Search for the definition you are looking for.
Risk premia refers to the amount by which the return of a risky asset is expected to outperform the known return on a risk-free asset.
Equity market exposure is the best-known risk premium, rewarding investors for taking exposure to long-only equity investments. Other risk premia include the size factor, where small cap stocks tend to outperform large cap stocks, and the value factor, where cheap stocks tend to outperform expensive stocks. Risk premia also exist in asset classes outside of equities, although academic research into the source of the premia tends to be less robust.
Factor investing aims to harvest above-market returns from specific risk premia regardless of market conditions. Long-only risk premia strategies are known as smart beta, and attempt to outperform the market by using alternative weighting schemes such as volatility weighting or factor tilts in the index construction process.
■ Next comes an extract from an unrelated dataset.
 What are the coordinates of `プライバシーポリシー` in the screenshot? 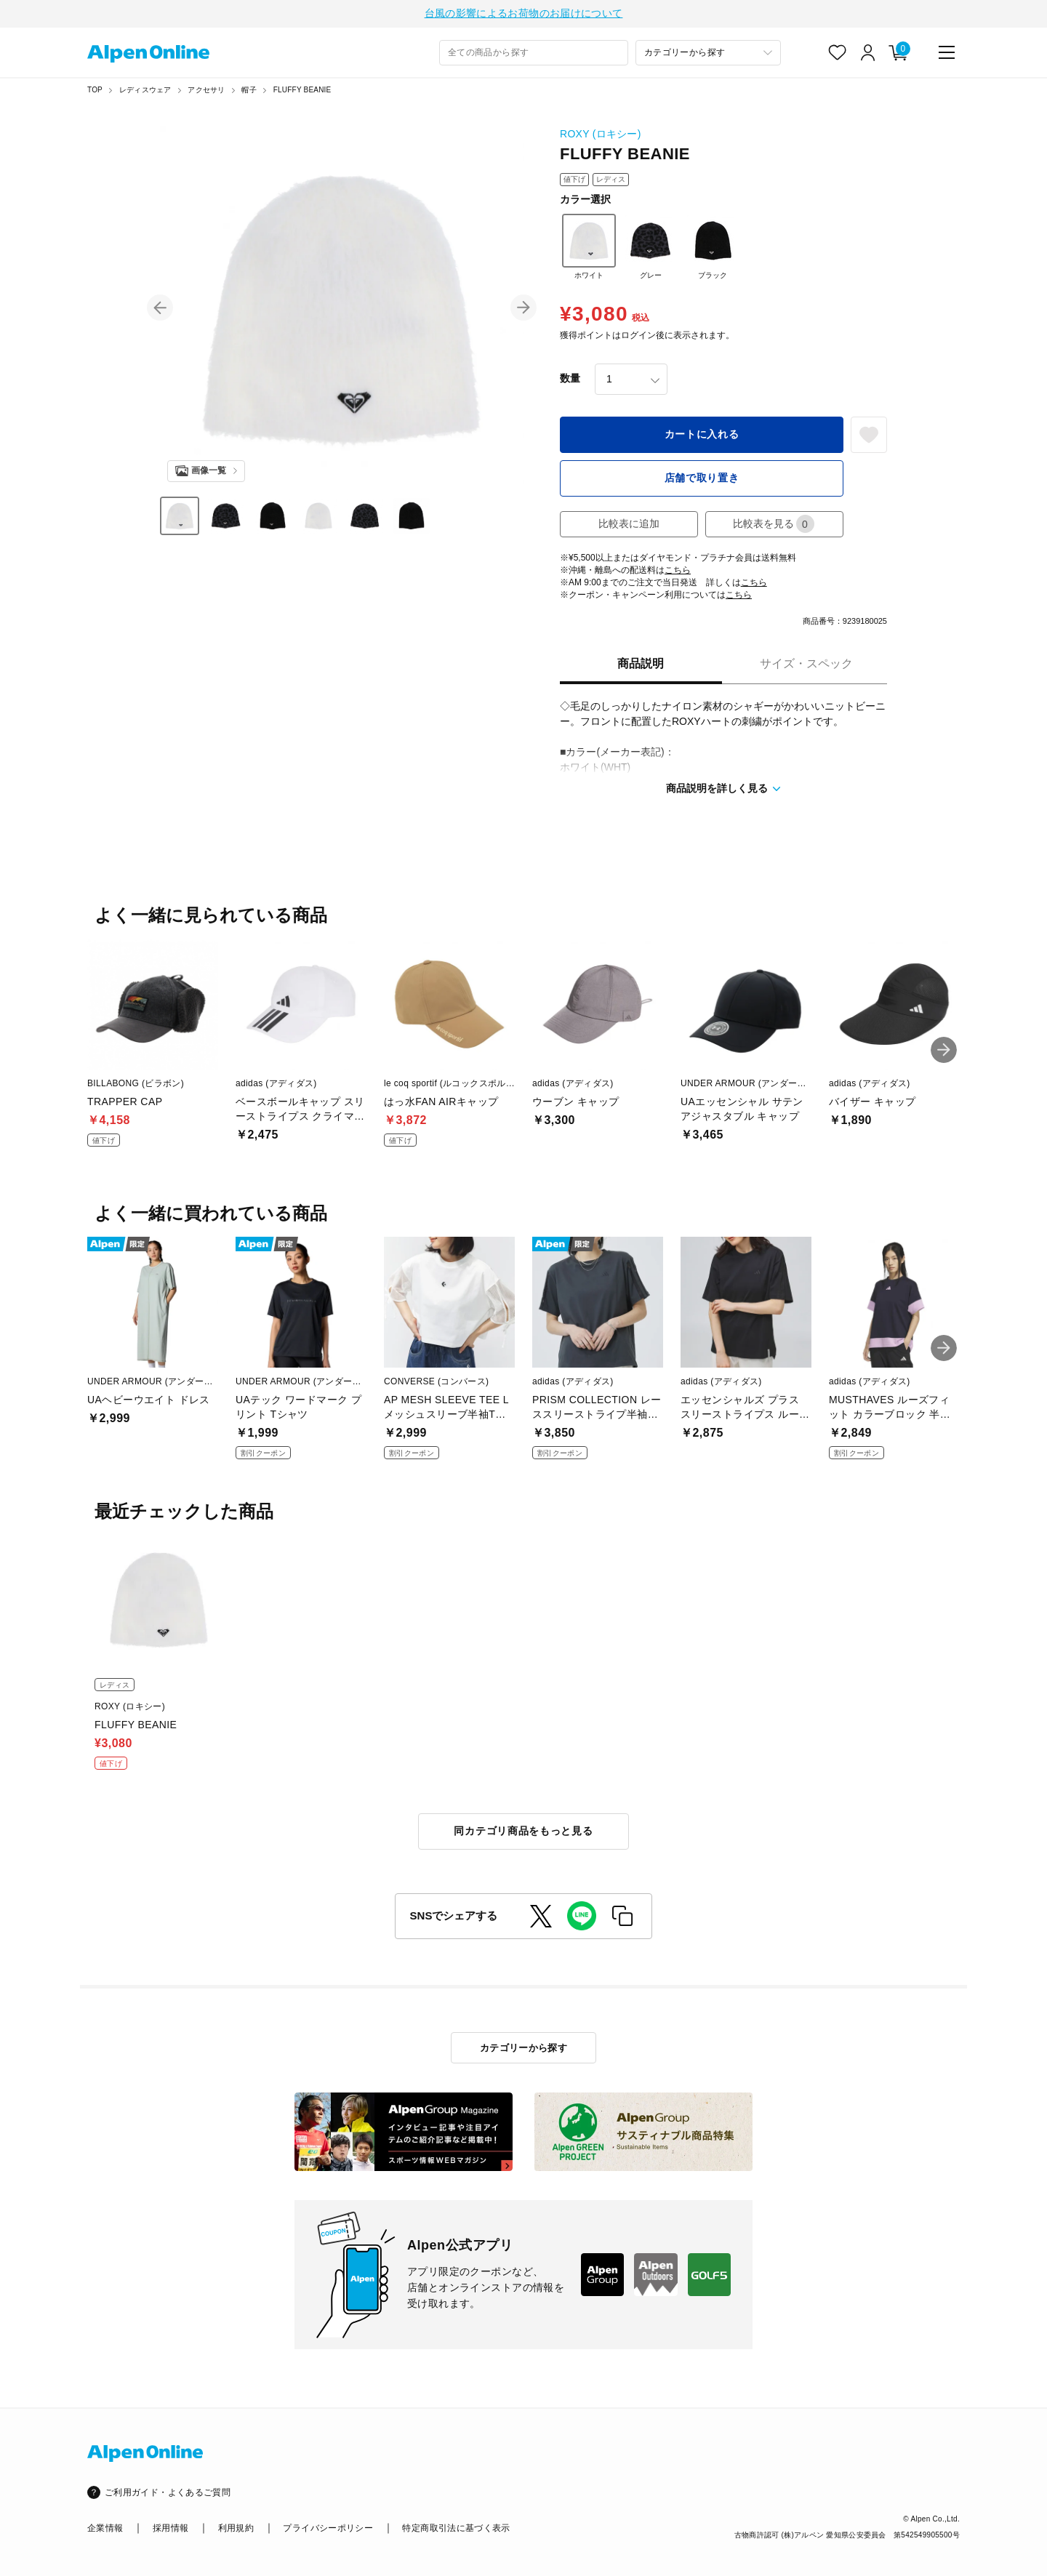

Meanwhile, long/short risk premia strategies generate returns by buying a factor-based portfolio and short-selling another. Unlike smart beta strategies, they are not typically measured against a benchmark. Strategies that seek to replicate the premia of hedge fund strategies are known as alternative risk premia.
Risk premia used to be the domain of hedge funds, but since the financial crisis factor investing has become more popular as a method of diversifying portfolio construction by offsetting losses associated with core equity and fixed-income strategies.